** Your task **
Every line from the beginning of the data through the line containing "This screenshot has width=756, height=1565." should be reproduced exactly, and no further lines should be output.

Extracted records:
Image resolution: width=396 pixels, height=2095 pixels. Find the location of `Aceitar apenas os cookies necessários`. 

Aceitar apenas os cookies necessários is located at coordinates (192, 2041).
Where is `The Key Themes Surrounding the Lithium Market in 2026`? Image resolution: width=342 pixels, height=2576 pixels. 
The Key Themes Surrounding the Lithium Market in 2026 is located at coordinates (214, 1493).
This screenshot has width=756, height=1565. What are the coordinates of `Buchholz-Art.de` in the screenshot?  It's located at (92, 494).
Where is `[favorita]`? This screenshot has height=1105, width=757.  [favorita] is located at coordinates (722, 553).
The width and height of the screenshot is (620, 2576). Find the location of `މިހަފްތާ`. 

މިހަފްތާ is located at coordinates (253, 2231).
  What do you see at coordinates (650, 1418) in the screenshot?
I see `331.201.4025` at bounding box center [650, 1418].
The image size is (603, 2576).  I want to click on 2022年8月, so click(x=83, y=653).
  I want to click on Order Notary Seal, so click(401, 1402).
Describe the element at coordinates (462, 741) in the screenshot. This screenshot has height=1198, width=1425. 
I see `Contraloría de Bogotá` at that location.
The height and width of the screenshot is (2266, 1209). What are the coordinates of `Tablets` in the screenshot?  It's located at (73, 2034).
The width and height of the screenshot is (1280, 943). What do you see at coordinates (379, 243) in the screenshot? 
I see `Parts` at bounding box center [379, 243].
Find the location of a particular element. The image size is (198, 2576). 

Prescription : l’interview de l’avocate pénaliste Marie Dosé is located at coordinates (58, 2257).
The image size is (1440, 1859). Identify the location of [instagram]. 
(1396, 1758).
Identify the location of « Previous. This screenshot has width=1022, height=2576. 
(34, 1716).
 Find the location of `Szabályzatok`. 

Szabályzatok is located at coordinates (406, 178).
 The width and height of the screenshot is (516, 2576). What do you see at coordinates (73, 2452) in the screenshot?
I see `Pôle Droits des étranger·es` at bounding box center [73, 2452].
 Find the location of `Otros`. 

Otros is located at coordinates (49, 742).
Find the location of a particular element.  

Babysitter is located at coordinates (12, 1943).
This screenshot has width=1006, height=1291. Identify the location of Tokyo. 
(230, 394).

** Problem solution **
Image resolution: width=396 pixels, height=2095 pixels. Find the location of `Aceitar apenas os cookies necessários`. 

Aceitar apenas os cookies necessários is located at coordinates (192, 2041).
Where is `The Key Themes Surrounding the Lithium Market in 2026`? Image resolution: width=342 pixels, height=2576 pixels. 
The Key Themes Surrounding the Lithium Market in 2026 is located at coordinates (214, 1493).
This screenshot has width=756, height=1565. What are the coordinates of `Buchholz-Art.de` in the screenshot?  It's located at (92, 494).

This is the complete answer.